Your instructions
Filter the records below for the word "boots". Copy each line that holds it.

--- The data ---

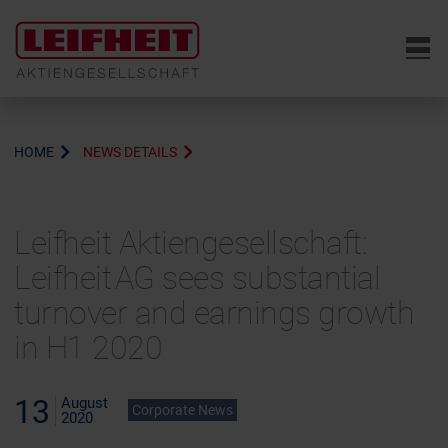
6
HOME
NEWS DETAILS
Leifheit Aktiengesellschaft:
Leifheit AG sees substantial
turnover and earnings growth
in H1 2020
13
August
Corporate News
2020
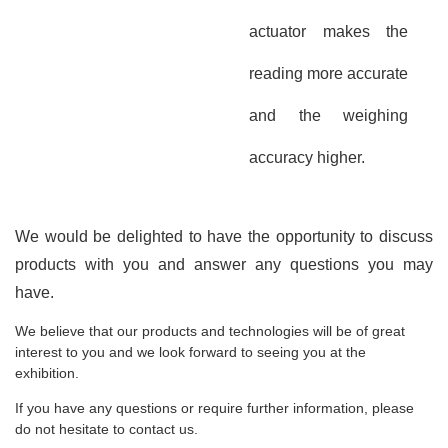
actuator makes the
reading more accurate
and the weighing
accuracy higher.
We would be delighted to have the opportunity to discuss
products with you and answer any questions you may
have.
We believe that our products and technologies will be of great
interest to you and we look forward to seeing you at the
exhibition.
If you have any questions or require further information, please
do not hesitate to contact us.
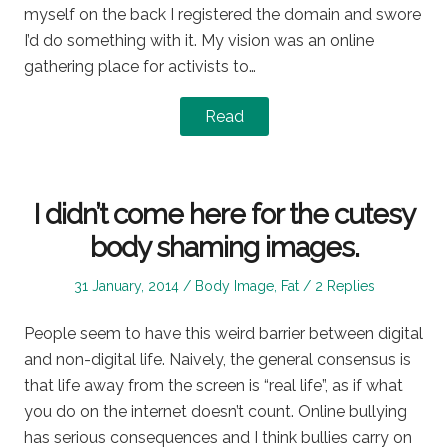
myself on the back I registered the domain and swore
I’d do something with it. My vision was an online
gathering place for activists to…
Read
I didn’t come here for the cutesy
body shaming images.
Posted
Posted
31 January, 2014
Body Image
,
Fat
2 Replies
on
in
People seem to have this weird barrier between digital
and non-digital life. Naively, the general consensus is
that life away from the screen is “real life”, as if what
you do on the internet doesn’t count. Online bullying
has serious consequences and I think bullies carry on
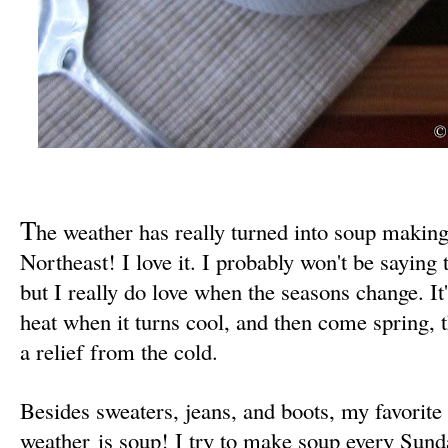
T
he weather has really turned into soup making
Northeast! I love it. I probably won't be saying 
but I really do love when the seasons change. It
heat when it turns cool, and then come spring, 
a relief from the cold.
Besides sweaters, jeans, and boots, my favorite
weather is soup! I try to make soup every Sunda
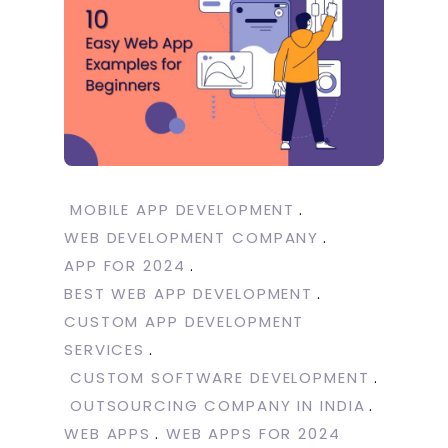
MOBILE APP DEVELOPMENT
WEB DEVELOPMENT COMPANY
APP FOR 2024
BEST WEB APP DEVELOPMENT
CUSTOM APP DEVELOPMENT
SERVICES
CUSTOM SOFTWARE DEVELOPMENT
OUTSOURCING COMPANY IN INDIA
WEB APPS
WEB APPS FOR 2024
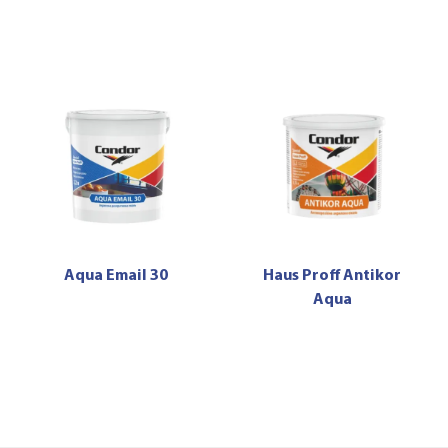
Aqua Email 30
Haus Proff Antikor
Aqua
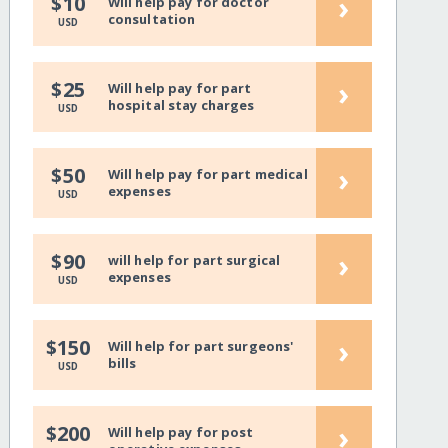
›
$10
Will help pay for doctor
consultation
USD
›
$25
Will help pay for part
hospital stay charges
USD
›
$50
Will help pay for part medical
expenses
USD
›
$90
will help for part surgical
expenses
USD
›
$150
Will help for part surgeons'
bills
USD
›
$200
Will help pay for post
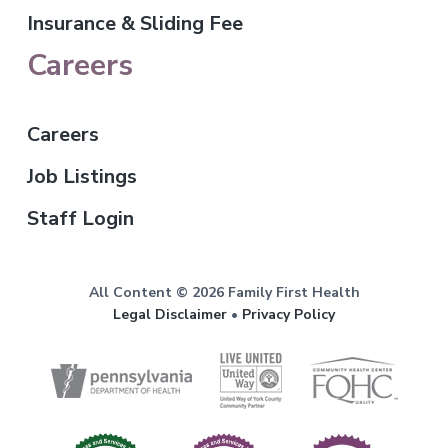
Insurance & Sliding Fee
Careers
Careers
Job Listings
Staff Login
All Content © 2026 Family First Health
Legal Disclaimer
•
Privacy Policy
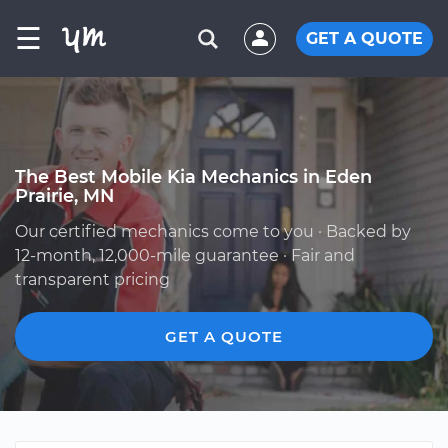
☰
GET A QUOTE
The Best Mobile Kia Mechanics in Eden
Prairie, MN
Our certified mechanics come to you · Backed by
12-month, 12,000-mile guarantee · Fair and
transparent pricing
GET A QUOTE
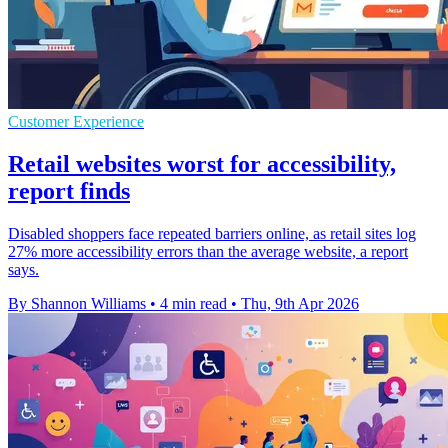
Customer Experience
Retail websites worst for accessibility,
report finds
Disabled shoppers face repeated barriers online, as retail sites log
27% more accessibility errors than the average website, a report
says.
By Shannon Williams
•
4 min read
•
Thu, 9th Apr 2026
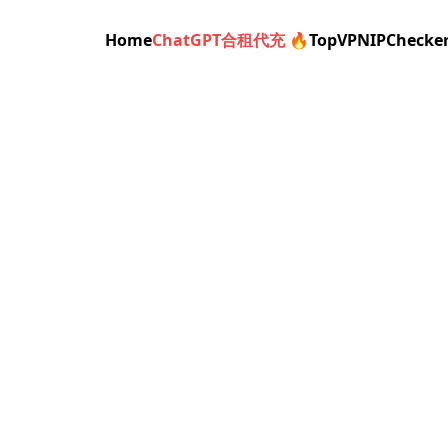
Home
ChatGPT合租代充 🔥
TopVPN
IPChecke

---
--- The data ---

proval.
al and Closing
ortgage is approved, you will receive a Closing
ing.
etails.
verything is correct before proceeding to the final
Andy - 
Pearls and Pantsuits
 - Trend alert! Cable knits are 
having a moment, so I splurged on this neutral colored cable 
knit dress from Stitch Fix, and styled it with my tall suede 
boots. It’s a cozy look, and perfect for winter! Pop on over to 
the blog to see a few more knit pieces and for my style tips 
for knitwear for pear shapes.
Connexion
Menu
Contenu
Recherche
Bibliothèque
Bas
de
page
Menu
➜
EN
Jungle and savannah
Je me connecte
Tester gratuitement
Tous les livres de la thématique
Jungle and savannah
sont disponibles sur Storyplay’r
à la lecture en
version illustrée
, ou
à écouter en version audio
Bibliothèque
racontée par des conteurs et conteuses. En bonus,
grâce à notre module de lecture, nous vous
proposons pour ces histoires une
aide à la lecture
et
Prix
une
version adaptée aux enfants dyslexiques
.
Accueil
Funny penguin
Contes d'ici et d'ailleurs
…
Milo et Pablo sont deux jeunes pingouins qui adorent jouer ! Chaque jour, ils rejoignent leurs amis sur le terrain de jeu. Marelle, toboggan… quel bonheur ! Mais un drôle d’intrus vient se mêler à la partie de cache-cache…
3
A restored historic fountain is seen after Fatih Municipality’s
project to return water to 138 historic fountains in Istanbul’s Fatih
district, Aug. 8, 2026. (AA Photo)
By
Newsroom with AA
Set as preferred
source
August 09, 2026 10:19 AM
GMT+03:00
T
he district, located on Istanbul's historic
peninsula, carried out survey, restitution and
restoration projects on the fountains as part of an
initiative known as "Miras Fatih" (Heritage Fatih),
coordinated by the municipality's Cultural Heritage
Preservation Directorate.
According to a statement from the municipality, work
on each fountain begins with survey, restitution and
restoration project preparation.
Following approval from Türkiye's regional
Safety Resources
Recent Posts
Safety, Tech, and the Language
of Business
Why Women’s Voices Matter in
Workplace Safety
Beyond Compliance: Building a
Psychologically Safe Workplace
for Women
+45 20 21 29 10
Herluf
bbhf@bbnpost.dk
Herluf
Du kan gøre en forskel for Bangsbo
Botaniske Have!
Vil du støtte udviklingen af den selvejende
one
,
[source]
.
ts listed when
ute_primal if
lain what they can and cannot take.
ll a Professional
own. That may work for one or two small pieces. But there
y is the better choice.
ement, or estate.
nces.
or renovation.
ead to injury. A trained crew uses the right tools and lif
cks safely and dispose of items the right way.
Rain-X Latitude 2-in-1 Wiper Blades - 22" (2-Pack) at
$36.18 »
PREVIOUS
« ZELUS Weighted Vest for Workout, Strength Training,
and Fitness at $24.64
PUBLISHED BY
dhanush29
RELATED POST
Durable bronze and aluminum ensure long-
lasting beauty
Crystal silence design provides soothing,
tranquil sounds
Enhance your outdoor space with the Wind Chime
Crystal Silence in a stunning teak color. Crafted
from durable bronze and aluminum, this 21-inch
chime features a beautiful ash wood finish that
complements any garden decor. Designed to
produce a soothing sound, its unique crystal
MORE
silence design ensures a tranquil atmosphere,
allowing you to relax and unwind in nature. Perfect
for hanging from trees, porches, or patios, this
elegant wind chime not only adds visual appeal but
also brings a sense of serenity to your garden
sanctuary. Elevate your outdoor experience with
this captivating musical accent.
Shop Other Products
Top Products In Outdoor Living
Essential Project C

---

Task answer
Besides sweaters, jeans, and boots, my favorite
boots. It’s a cozy look, and perfect for winter! Pop on over to 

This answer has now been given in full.